Unfortunately, this type of response is typical when organizations face a data breach, as executives scramble to fix the immediate problem without taking time to understand the bigger issues. This whack-a-mole approach to information security problems is bad strategy for an organization and bad policy for the Congress. Good information security practices depend on IT leaders forming a solid understanding of risk and taking action to manage those risks. For example, in this case, the risk here is not peer-to-peer file sharing, but rather inappropriate disclosure of confidential information. A better approach would be to review the policies and procedures for access to confidential information. Questions to ask include:

  • Who should be given access to sensitive information?
  • Should employees be permitted to take sensitive documents out of the office?
  • If so, what controls are in place to ensure that the data stays secure?
  • If not, what controls are in place to ensure files remain in the office?
  • Are sufficient penalties in place to punish those who violate these policies?
  • Are the known risks acceptable, and if not, what else should be done?

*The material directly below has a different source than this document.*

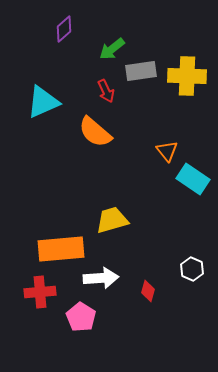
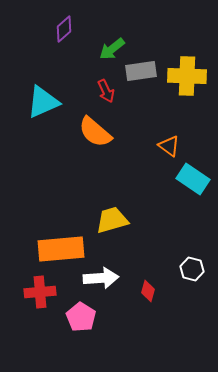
orange triangle: moved 2 px right, 5 px up; rotated 15 degrees counterclockwise
white hexagon: rotated 10 degrees counterclockwise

Certainly people are not perfect and some data breaches will still occur even with better policies and technology. And prohibiting P2P software probably makes sense for most agencies, but it is only a small part of a bigger problem. Rather than narrowly focusing on P2P, policymakers should be promoting broad strategies for sound information security policies across government. For example, rather than legislate that government IT executives should have a full accounting of P2P use on their network, they would be better off mandating that these IT executives need to have information security programs in place that give them detailed network intelligence so they can inventory what applications are running on their computers and track suspicious outbound and inbound network connections. In addition, government-wide policies should be developed to promote secure teleworking. As teleworking becomes more common the perimeter for enterprise security becomes wider and the amount of control that IT administrators can exert over remote PCs becomes weaker, thus creating a new threat environment. Government best practices in this area would be helpful to small and large businesses in the private sector.

Policymakers should use this experience as an opportunity to push for substantial progress on information security practices, not merely small mandates banning a particular type of software.